One root of that problem is that there is no concrete definition of “secure one” when it comes to a URL parsing API.

Yep. Our existing urllib.parse APIs evolved to serve multiple sometimes conflicting needs at once. It actually does what I’d call “a pretty good job” (famous last words) at this. But the needs of a web-only client UI, code that wants to access local files and resources from other protocols, a server responding to queries, and something acting as an intermediary processing pieces of data from within other protocols and data formats, something trying to prevent human users from shooting themselves in the foot, and probably others not in my head at the moment, are all slightly different.

anyways, thanks for thoughts on this thread so far. my existing proposed warning text seems overblown. I’m going to work on something simpler and less draconian sounding.

The key point I think we should make is that users of the APIs should take a “trust but verify” approach to what it produces.

i.e. If you think this should be a scheme, check that it is one. If you think something should just be a path, check that it doesn’t contain things that a path should not, etc. Think that’s a hostname? Look closer to see if it contains non-host like things… etc.

I at least want to make it clear that our parse and split APIs don’t guarantee validity of that kind of thing.

IIUC, the current implementation supports more use cases than WHATWG standard. Do you think the same is true for RFC? I mean, would the implementation of a new parser following RFC mean that we’d drop something important from urllib.parse?

I tried taking a closer look at this instead of just responding to the general form of the question.

To be clear: the threat model here is that urllib.parse.urlparse could fail to extract e.g. the domain name from a URI string (thus failing to match a domain blacklist) that is nevertheless usable by urllib.request.urlopen (thus allowing the user to specify a blacklisted domain and have it be accessed)?

I have like, at least two gut reactions:

1. Isn’t that avoided by just having the code re-create a URL string from the parsed result instead of accepting the original string?
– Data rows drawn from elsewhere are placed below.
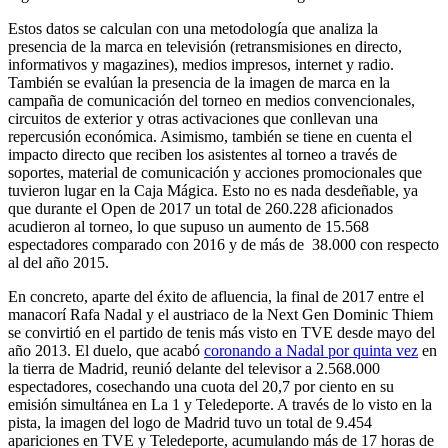
Estos datos se calculan con una metodología que analiza la
presencia de la marca en televisión (retransmisiones en directo,
informativos y magazines), medios impresos, internet y radio.
También se evalúan la presencia de la imagen de marca en la
campaña de comunicación del torneo en medios convencionales,
circuitos de exterior y otras activaciones que conllevan una
repercusión económica. Asimismo, también se tiene en cuenta el
impacto directo que reciben los asistentes al torneo a través de
soportes, material de comunicación y acciones promocionales que
tuvieron lugar en la Caja Mágica. Esto no es nada desdeñable, ya
que durante el Open de 2017 un total de 260.228 aficionados
acudieron al torneo, lo que supuso un aumento de 15.568
espectadores comparado con 2016 y de más de 38.000 con respecto
al del año 2015.
En concreto, aparte del éxito de afluencia, la final de 2017 entre el
manacorí Rafa Nadal y el austriaco de la Next Gen Dominic Thiem
se convirtió en el partido de tenis más visto en TVE desde mayo del
año 2013. El duelo, que acabó
coronando a Nadal por quinta vez
en
la tierra de Madrid, reunió delante del televisor a 2.568.000
espectadores, cosechando una cuota del 20,7 por ciento en su
emisión simultánea en La 1 y Teledeporte. A través de lo visto en la
pista, la imagen del logo de Madrid tuvo un total de 9.454
apariciones en TVE y Teledeporte, acumulando más de 17 horas de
That limits functionality a little, but should be secure and seems easy to advise about. Am I missing something?

2. Isn’t everyone using urllib3 and/or requests by now anyway?

I was wondering roughly the same. Since urllib.request already recommends Requests, perhaps it could be a good idea to mention urllib3 (parse_url and the Url class) in urllib.parse? IIUC that is used underneath urllib3 and has matching behaviour. This would provide the answer to the what should I do question people would have reading the warning.

As far as I can tell urllib3 doesn’t actually have a particularly robust API for URL inspection and construction, it’s geared towards making HTTP requests. For example, it doesn’t provide query string parsing, quote/unquote, etc. It’s Url object also uses different attribute names than SplitResult. There are a few other libraries, like whatwg-url · PyPI, that might be appropriate, but I don’t think they provide the full API that urllib.parse does. Additionally Werkzeug/Flask avoids pulling in other dependencies, for support reasons as well as not wanting to inflict popularity on other libraries.